Douglas Murray Douglas Murray

Spies spy – get over it

Why do we whinge about surveillance, then moan about intelligence failure after a terror attack?

Photo by Keystone/Getty Images 
issue 12 October 2013

In the whole panoply of human idiocy is there anything so ridiculous as the outrage that occurs whenever people are reminded that spies spy? There was just such an outburst recently when Edward Snowden left his job as a contractor to the CIA and NSA, repelled, he said, by the discovery that surveillance programmes carry out surveillance. Snowden discovered that American and British intelligence agencies were involved in data trawling and was so horrified that he found it necessary to flee — first to the freedom-loving People’s Republic of China and then, to seek asylum, to Moscow. On the left of the political spectrum he is the new Julian Assange — though without the sex-crime charges.
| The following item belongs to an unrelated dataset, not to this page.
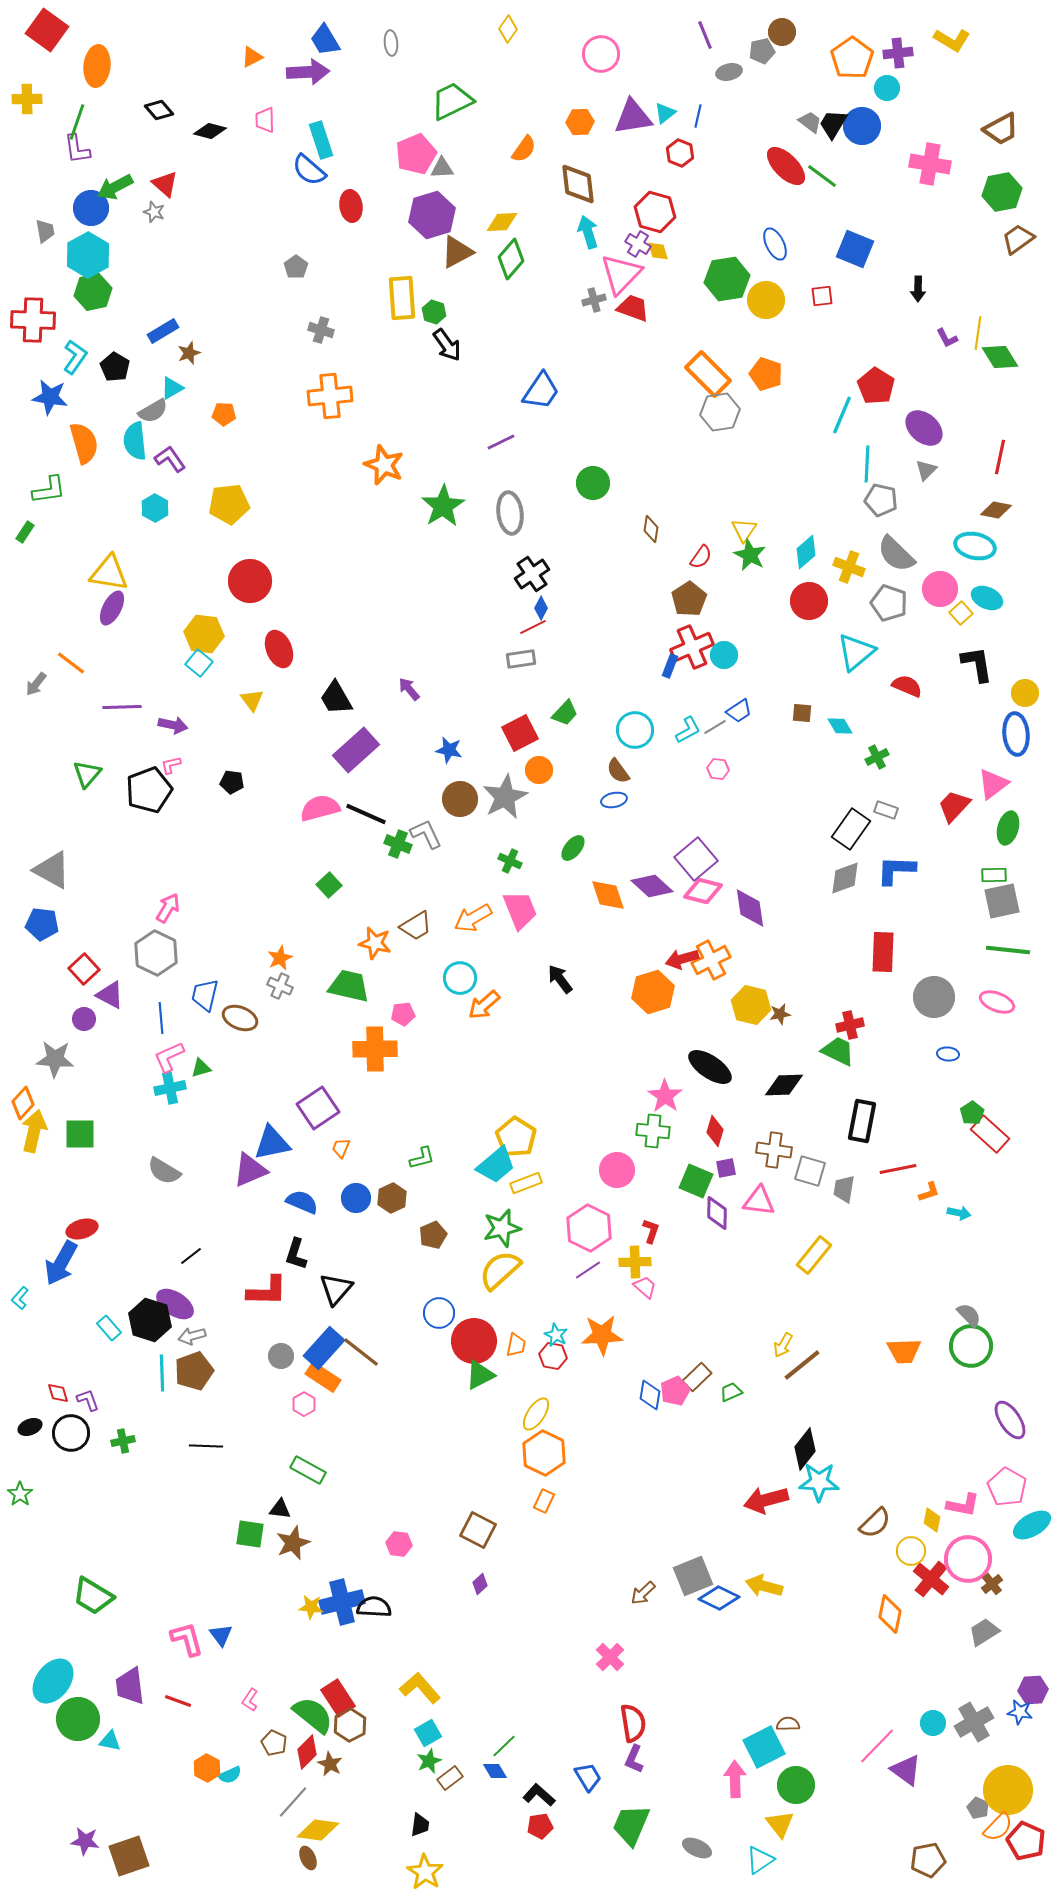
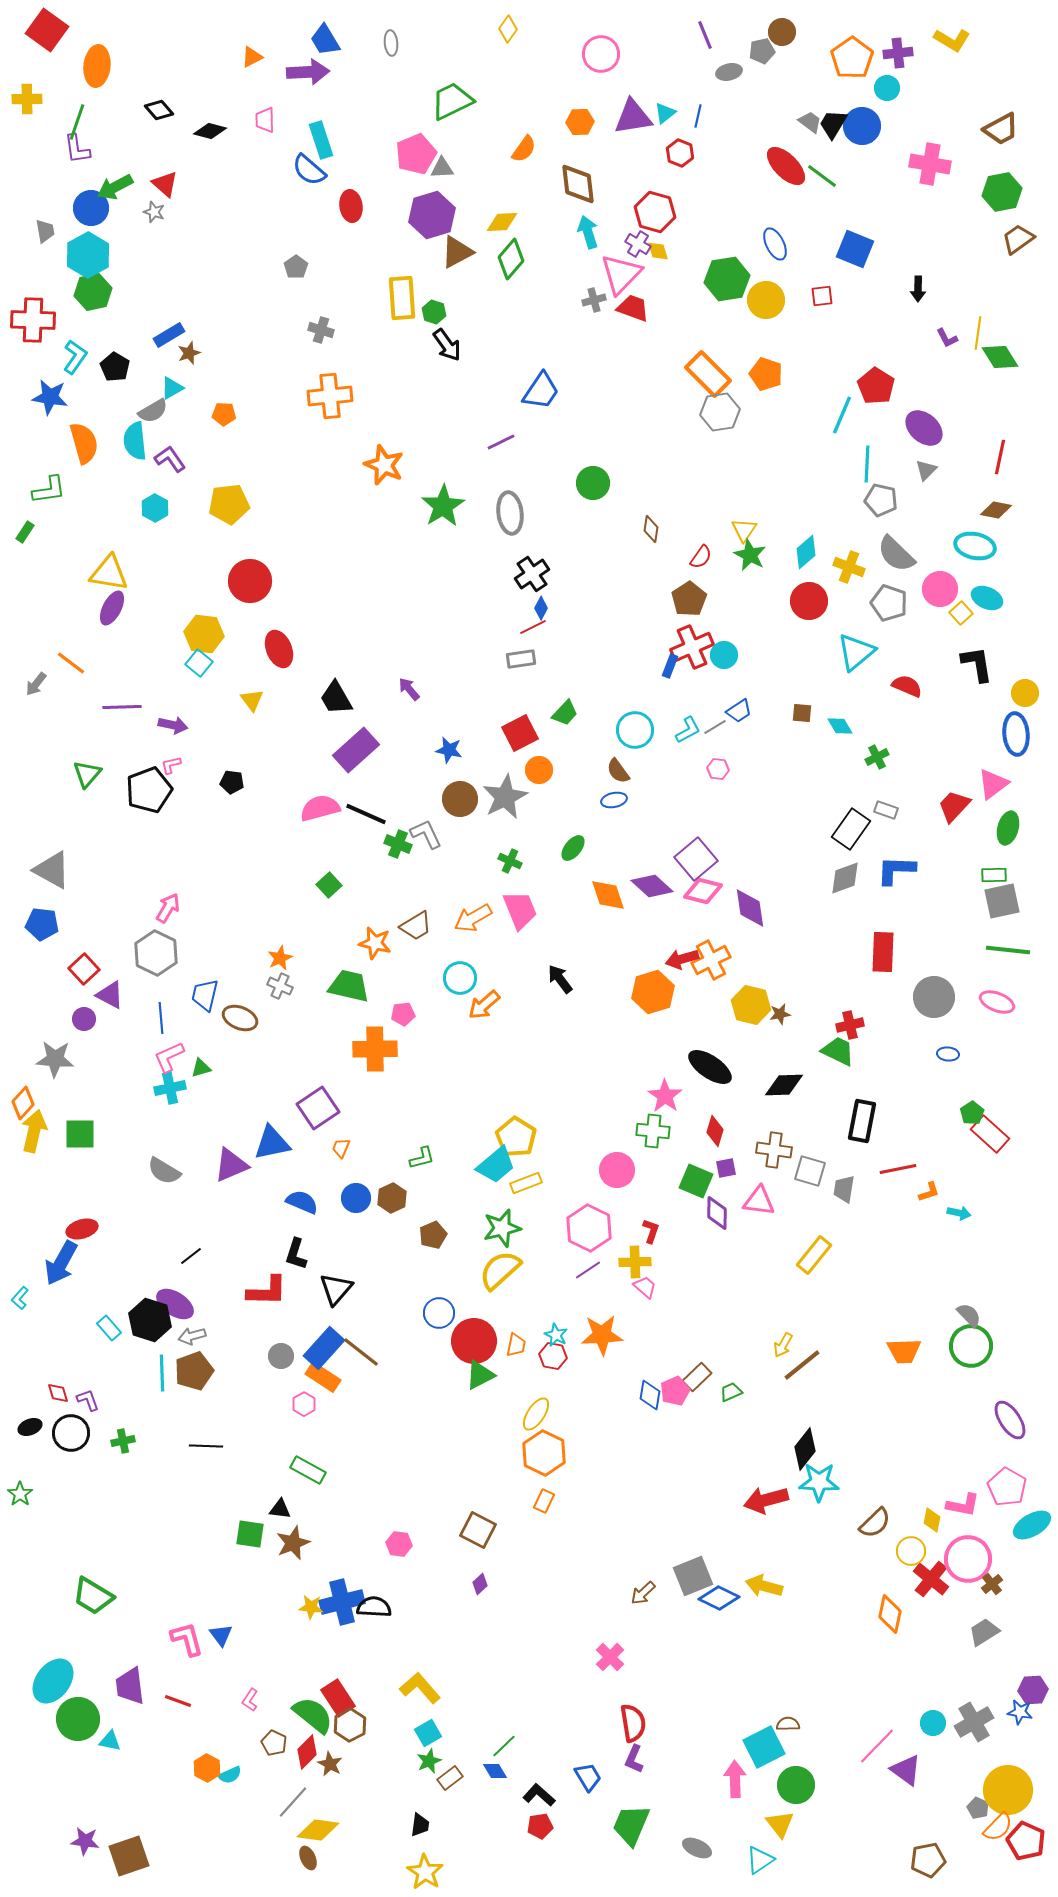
blue rectangle at (163, 331): moved 6 px right, 4 px down
purple triangle at (250, 1170): moved 19 px left, 5 px up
Happily the new head of MI5, Andrew Parker, used his first public speech this week to inject some sanity back into the debate, and it was high time too.

As Parker reminded us, the intelligence services search for information not because they long to snoop on ordinary people, or feel a compelling need to read every email we send — but because they seek to thwart people who intend to harm us. We have enemies; there really are thousands of people hell-bent on blowing us up, and spooks exist to stop them.

The intelligence services don’t read emails at random, they focus their attention only on those who are of interest to them. Sometimes it seems as if we actually want to believe we’re all being spied on, to make us feel more important. But the truth is that unless you spend your vacations fighting jihad abroad, no one’s watching you.

And even if you are a frequent flyer to Kabul, it still doesn’t mean that every area of your life is being snooped on. As Parker said, ‘Being on our radar does not necessarily mean being under our microscope.